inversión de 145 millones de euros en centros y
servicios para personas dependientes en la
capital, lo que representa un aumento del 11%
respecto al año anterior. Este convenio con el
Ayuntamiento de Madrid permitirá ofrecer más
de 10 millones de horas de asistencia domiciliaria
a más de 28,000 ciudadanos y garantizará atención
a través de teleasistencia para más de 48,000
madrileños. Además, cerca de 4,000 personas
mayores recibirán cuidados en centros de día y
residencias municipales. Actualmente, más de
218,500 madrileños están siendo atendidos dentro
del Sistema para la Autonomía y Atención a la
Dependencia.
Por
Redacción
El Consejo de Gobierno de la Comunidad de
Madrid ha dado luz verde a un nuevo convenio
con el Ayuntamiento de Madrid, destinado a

------------------------------------------------------------

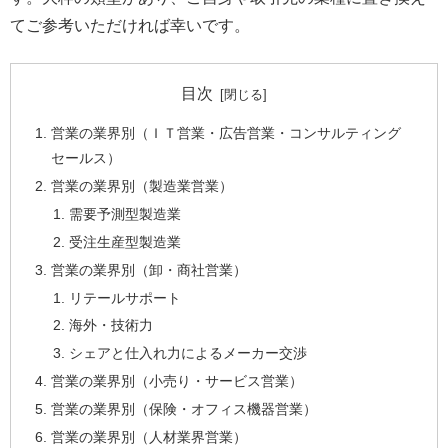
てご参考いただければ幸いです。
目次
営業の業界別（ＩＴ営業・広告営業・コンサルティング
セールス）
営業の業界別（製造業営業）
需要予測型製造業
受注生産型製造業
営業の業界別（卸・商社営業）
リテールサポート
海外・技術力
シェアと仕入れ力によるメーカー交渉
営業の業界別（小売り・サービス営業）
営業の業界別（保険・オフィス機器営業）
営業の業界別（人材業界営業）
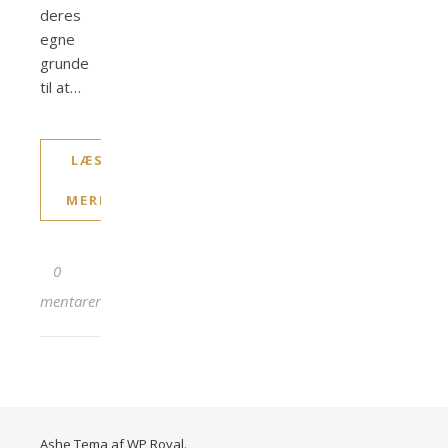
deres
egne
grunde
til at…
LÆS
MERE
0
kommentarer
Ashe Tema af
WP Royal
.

------------------------------------------------------------

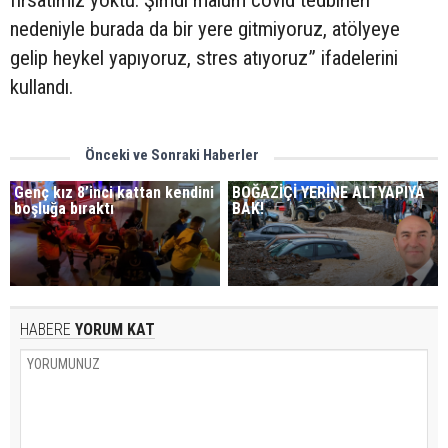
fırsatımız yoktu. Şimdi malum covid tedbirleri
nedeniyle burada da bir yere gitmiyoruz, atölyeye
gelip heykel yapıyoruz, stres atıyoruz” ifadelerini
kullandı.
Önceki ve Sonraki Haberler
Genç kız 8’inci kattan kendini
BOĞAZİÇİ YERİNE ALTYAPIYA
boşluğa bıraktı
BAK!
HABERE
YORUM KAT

------------------------------------------------------------

◆ **Task description**:
In the data, how many lines hold the word "madrileños"? State that number alone.

◆ **Finished task**:
2